Stored records:

------

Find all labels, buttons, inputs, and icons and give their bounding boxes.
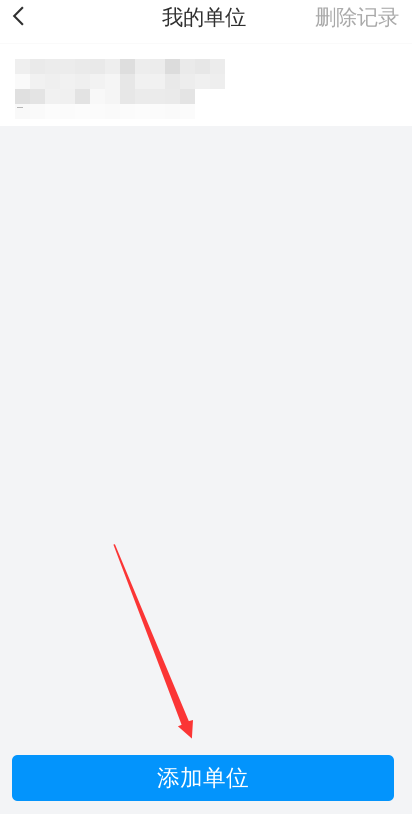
button[interactable]: 添加单位 [12,755,394,801]
staticText: 我的单位 [162,4,246,31]
staticText: 删除记录 [315,4,399,31]
button[interactable]: Back [0,0,44,35]
staticText: 添加单位 [157,764,249,792]
button[interactable]: 删除记录 [302,0,412,35]
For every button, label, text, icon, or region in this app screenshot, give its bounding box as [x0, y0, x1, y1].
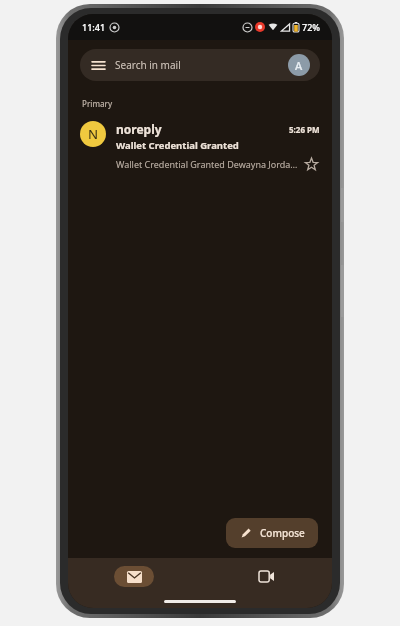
- staticText: Wallet Credential Granted: [116, 139, 239, 152]
- staticText: 72%: [302, 21, 320, 33]
- staticText: Primary: [82, 98, 113, 109]
- button[interactable]: Star: [302, 155, 320, 173]
- button[interactable]: Open navigation menu: [80, 49, 320, 81]
- button[interactable]: Mail: [114, 566, 154, 587]
- button[interactable]: N: [68, 117, 332, 177]
- staticText: N: [88, 125, 99, 143]
- staticText: A: [295, 58, 303, 73]
- button[interactable]: Open navigation menu: [90, 57, 106, 73]
- button[interactable]: Compose: [226, 518, 318, 548]
- staticText: noreply: [116, 121, 289, 137]
- button[interactable]: Meet: [246, 566, 286, 587]
- staticText: Compose: [260, 526, 305, 540]
- staticText: Search in mail: [115, 58, 181, 72]
- button[interactable]: Account: [288, 54, 310, 76]
- staticText: 5:26 PM: [289, 124, 320, 135]
- staticText: Wallet Credential Granted Dewayna Jordan…: [116, 158, 298, 170]
- staticText: 11:41: [82, 21, 106, 33]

------

Reproduce the lines above exactly, image-free.

:: RESPONSE BOX ::
Find all labels, buttons, inputs, and icons and give their bounding boxes.
button[interactable]: 添加单位 [12,755,394,801]
staticText: 我的单位 [162,4,246,31]
staticText: 删除记录 [315,4,399,31]
button[interactable]: Back [0,0,44,35]
staticText: 添加单位 [157,764,249,792]
button[interactable]: 删除记录 [302,0,412,35]
For every button, label, text, icon, or region in this app screenshot, give its bounding box as [x0, y0, x1, y1].
- staticText: Wallet Credential Granted: [116, 139, 239, 152]
- staticText: 72%: [302, 21, 320, 33]
- staticText: Primary: [82, 98, 113, 109]
- button[interactable]: Star: [302, 155, 320, 173]
- button[interactable]: Open navigation menu: [80, 49, 320, 81]
- button[interactable]: Mail: [114, 566, 154, 587]
- button[interactable]: N: [68, 117, 332, 177]
- staticText: N: [88, 125, 99, 143]
- staticText: A: [295, 58, 303, 73]
- button[interactable]: Open navigation menu: [90, 57, 106, 73]
- button[interactable]: Compose: [226, 518, 318, 548]
- staticText: noreply: [116, 121, 289, 137]
- button[interactable]: Meet: [246, 566, 286, 587]
- staticText: Compose: [260, 526, 305, 540]
- staticText: Search in mail: [115, 58, 181, 72]
- button[interactable]: Account: [288, 54, 310, 76]
- staticText: 5:26 PM: [289, 124, 320, 135]
- staticText: Wallet Credential Granted Dewayna Jordan…: [116, 158, 298, 170]
- staticText: 11:41: [82, 21, 106, 33]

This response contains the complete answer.